# D:\autorun.exe is not a valid Win32 application



## SAAER45

I just bought Medal of Honor: Airborne for PC a couple of minutes ago and after I popped it into the drive and tried to click autorun or setup, I got the message *D:\autorun.exe is not a valid Win32 application *or *D:\EAsetup.exe is not a valid Win32 application*

Any idea what's going on?

John


----------



## Punk

Maybe you bought a version for a different OS


----------



## SAAER45

No, it's running on XP. I don't think that's the problem. 

If it helps, if I try to install it on safe mode, I don't get that message. It lets me install it until I have to enter the serial number. After that, it tells me that the administrator is preventing me from installing this (while I'm on the administrator account).

Why would I get that message when I try to enter setup, but not when it’s on safe mode?


----------



## paratwa

Did you have a demo copy of this game installed?
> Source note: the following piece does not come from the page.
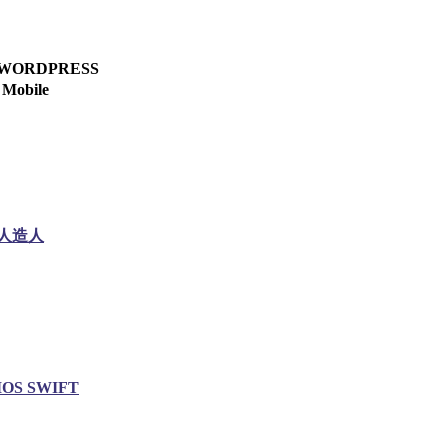
WORDPRESS
Mobile
人造人
IOS SWIFT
Also, try what it says on the link. The problem described on the link might lead to the error you are getting.

http://support.microsoft.com/kb/891894/en-us


----------



## SAAER45

No...  No demo.

Anyone else? I really want to play my game...


----------



## SAAER45

Just in case anyone else has this problem, I uninstalled the driver for the DVD-Drive, took out the drive, turned on the PC without the drive, put it back in, and it worked fine.


----------